Joshua Brumbach leads off with “Called to Lead: Women as Spiritual Leaders in Messianic Judaism,” reviewing the precedent for women in leadership in the Tanakh, the New Testament, apocryphal writings, and Christian tradition, before taking a more extended look at the question within Jewish thought and practice. He concludes by asking “what is holding us back” from welcoming women into all spiritual leadership roles, including ordination.

Shari Rubinstein, in “Should Women Be Ordained as Rabbis?” discusses “what is holding us back” in her own terms. She opens with a treatment of the Creation account that emphasizes complementary male-female roles, and goes on to counter some of Brumbach’s readings of Scripture, concluding that “Hashem did not charge women with becoming rabbis — spiritual leaders of congregations.” In “Messianic Jewish Perspectives on Women in Leadership,” doctoral student Elisa Norman places Brumbach and Rubinstein at different ends of a spectrum of views. This spectrum also includes a position based on “complementarity with egalitarian leanings,” and the idea that women’s ordination is possible within Messianic Judaism as a pioneering movement. Her analysis should help clarify and advance this dialogue.

Another long-term discussion concerns the role of Gentiles within the Messianic Jewish community. Daniel Nessim sheds light on this issue in “Nascent Messianic Judaism and its Gentile Adherents According to the Didache,” an analysis of a second-century manual of Torah instruction developed by Jewish followers of Yeshua for Gentiles as well as Jews.

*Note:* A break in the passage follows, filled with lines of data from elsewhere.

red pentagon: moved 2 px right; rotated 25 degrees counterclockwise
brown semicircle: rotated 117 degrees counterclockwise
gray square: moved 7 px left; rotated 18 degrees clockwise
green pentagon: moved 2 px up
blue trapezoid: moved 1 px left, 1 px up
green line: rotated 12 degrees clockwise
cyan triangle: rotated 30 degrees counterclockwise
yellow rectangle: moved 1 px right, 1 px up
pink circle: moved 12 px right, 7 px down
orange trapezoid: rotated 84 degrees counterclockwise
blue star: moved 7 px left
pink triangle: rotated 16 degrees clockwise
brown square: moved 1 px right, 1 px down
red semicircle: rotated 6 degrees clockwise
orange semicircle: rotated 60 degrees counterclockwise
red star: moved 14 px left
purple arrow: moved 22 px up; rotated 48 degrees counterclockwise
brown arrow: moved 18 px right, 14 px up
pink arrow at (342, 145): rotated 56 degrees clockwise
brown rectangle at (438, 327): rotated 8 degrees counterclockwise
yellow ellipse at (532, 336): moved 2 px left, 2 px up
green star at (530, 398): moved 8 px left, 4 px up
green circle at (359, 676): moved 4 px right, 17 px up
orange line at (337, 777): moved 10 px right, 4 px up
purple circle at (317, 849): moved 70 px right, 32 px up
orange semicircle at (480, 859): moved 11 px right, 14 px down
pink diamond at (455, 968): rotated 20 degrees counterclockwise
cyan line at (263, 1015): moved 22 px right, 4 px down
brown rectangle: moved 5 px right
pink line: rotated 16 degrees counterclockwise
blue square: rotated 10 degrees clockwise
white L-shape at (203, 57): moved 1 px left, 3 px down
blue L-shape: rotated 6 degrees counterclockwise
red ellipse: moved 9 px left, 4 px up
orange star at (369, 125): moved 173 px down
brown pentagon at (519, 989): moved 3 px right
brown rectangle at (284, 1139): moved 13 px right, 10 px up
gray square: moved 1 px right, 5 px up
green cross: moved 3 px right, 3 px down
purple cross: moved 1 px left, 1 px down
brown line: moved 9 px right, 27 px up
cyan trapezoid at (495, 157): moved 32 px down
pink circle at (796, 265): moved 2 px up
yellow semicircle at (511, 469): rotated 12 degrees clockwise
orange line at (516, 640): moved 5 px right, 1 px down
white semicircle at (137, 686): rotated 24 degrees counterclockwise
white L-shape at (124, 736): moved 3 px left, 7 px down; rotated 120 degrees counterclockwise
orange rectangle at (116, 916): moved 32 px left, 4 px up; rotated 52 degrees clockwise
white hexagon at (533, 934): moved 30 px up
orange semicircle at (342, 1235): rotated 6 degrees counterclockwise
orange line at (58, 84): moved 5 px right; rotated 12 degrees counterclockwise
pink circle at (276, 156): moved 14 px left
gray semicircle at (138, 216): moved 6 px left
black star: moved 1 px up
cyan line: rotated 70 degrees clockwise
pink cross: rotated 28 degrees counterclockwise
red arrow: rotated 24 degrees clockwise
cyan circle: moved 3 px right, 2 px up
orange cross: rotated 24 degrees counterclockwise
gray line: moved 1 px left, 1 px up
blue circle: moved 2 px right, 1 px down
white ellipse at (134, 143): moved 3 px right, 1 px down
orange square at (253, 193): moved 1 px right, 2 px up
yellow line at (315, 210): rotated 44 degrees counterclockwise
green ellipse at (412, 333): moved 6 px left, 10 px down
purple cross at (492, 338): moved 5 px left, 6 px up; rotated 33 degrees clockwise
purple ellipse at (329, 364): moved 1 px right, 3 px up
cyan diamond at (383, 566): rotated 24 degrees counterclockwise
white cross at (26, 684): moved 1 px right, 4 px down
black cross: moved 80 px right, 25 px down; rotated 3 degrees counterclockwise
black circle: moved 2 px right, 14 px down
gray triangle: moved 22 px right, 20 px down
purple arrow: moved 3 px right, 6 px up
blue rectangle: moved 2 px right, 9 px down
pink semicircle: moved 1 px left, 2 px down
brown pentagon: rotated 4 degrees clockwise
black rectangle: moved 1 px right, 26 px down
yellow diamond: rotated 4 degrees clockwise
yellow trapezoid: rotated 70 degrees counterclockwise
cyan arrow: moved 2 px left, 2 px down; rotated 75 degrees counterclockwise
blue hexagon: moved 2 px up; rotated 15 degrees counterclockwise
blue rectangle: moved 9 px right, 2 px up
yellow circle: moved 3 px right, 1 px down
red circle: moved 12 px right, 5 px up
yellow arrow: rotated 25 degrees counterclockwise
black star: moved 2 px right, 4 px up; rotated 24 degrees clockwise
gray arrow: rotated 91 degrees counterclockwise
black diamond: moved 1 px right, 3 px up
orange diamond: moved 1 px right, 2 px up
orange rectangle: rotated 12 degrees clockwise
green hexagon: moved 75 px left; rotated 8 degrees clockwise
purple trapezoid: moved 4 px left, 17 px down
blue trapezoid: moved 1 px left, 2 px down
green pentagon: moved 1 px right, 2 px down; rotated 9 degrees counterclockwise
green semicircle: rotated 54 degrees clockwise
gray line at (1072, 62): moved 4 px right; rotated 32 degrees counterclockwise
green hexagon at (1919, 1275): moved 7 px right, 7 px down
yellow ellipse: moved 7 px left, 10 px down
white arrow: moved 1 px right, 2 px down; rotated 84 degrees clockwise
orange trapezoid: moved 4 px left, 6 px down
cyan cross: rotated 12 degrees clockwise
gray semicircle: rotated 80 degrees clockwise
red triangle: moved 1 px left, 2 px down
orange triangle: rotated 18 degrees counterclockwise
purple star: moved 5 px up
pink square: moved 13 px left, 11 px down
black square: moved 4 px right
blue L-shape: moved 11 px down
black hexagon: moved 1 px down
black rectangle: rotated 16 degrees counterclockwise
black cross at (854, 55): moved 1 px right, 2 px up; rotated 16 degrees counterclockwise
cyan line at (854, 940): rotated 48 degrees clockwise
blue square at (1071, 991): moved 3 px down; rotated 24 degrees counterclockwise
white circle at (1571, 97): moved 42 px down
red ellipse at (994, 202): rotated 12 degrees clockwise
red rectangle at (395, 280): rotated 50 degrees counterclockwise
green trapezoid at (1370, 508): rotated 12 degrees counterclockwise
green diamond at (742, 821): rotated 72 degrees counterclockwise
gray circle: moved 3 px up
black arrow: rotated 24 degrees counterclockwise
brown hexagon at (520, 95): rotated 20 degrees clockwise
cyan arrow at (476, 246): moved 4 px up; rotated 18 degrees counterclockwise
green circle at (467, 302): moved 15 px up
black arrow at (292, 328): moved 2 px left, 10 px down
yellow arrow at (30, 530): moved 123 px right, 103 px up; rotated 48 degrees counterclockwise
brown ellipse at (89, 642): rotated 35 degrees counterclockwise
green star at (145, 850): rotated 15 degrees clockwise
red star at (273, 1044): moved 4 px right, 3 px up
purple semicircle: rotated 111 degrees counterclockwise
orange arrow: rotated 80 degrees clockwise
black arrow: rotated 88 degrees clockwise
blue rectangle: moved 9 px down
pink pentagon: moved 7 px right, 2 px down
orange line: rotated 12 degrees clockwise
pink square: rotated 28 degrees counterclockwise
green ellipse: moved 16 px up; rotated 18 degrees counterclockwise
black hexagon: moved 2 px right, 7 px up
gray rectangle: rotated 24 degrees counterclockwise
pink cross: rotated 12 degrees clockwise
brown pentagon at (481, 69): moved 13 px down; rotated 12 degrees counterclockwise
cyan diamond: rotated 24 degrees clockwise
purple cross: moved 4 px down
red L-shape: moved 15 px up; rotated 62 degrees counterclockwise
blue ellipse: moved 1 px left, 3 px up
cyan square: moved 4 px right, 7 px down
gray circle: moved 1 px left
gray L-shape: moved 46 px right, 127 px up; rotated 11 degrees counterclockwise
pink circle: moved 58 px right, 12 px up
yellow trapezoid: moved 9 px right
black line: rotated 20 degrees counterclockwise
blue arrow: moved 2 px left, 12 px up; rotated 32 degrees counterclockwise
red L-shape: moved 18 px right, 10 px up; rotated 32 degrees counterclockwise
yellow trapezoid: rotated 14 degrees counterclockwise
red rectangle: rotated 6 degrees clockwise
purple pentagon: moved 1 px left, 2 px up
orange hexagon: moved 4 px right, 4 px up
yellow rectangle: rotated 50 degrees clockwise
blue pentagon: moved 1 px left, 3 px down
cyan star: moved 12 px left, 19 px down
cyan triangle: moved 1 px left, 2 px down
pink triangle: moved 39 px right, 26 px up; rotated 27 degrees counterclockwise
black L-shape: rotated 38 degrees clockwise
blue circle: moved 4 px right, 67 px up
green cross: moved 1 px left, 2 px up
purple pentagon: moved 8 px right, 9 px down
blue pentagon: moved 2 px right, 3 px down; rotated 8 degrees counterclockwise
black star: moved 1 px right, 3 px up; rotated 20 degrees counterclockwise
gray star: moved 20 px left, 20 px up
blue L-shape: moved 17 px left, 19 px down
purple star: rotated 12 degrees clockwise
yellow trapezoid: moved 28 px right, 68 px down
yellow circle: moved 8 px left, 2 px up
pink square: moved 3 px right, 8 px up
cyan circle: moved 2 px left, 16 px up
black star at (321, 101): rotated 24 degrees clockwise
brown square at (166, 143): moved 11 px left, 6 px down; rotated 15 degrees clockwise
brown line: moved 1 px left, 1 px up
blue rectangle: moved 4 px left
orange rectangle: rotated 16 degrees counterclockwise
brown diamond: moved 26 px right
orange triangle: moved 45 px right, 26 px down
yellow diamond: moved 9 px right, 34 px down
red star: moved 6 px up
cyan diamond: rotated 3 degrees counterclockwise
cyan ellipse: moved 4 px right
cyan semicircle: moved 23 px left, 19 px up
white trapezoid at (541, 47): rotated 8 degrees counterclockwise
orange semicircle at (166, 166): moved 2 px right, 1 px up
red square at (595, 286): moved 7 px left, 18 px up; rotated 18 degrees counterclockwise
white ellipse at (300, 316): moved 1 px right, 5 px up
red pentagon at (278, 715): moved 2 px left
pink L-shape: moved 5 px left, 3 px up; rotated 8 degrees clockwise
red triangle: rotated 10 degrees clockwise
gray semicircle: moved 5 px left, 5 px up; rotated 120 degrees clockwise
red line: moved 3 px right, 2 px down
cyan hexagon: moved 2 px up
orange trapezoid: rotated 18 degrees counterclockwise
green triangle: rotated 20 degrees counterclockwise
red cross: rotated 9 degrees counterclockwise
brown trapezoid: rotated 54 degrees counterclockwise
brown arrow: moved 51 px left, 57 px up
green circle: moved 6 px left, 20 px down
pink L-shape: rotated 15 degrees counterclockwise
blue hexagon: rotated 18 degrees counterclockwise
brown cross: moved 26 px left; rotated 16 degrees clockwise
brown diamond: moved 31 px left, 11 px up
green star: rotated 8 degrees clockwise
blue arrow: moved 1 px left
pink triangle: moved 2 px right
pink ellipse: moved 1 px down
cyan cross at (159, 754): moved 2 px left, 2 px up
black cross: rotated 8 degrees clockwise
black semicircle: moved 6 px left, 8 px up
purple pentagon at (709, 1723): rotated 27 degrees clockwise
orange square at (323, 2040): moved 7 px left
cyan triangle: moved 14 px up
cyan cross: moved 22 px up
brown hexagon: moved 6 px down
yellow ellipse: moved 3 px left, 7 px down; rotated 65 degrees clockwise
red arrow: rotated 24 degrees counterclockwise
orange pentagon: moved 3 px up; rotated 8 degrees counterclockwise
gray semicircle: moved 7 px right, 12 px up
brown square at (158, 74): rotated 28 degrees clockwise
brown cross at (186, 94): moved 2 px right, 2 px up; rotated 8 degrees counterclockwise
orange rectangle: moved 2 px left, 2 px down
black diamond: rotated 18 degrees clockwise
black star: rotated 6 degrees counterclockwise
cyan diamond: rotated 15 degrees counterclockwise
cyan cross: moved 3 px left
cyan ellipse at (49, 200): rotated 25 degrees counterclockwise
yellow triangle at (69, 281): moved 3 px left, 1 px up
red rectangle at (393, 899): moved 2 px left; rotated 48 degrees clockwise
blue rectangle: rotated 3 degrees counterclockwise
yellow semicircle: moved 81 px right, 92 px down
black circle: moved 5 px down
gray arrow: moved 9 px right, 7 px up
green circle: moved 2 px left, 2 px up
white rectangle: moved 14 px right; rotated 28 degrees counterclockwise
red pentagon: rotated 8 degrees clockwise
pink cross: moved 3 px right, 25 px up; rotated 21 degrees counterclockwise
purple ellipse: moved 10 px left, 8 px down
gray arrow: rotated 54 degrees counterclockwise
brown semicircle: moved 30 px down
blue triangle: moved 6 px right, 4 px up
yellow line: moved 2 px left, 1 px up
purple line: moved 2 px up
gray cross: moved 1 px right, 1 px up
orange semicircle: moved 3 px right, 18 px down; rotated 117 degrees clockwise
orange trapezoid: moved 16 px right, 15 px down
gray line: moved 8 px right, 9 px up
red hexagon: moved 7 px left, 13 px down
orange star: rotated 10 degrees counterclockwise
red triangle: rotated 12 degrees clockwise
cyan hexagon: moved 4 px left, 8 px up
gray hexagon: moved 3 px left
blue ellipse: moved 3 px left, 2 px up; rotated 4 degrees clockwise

Three more articles round out Kesher 44: Doctoral student Karen Cheng provides an incisive and original treatment of the role of traditional liturgy in spiritual life in “The Siddur in the Formation of Messianic Jewish Identity and Communal Boundaries.” Veteran Messianic Jewish teacher and rabbi (and now doctoral student as well) Ben Volman contributes “A Prophetic Friendship: Abraham Joshua Heschel and Martin Luther King Jr.,” exploring a personal and spiritual alliance that is particularly inspiring in our day of ongoing racial misunderstanding. We conclude with my review of The Gospel of Mark by Amy-Jill Levine. It may be A Beginner’s Guide to the Good News as in its subtitle, but it reflects in-depth scholarship and a distinctive Jewish perspective on the earliest gospel that make it essential reading for Messianic Jewish students and teachers alike.

Thank you for your interest and support of Kesher as we continue to provide a vehicle for the ideas and perspectives shaping today’s Messianic Jewish community.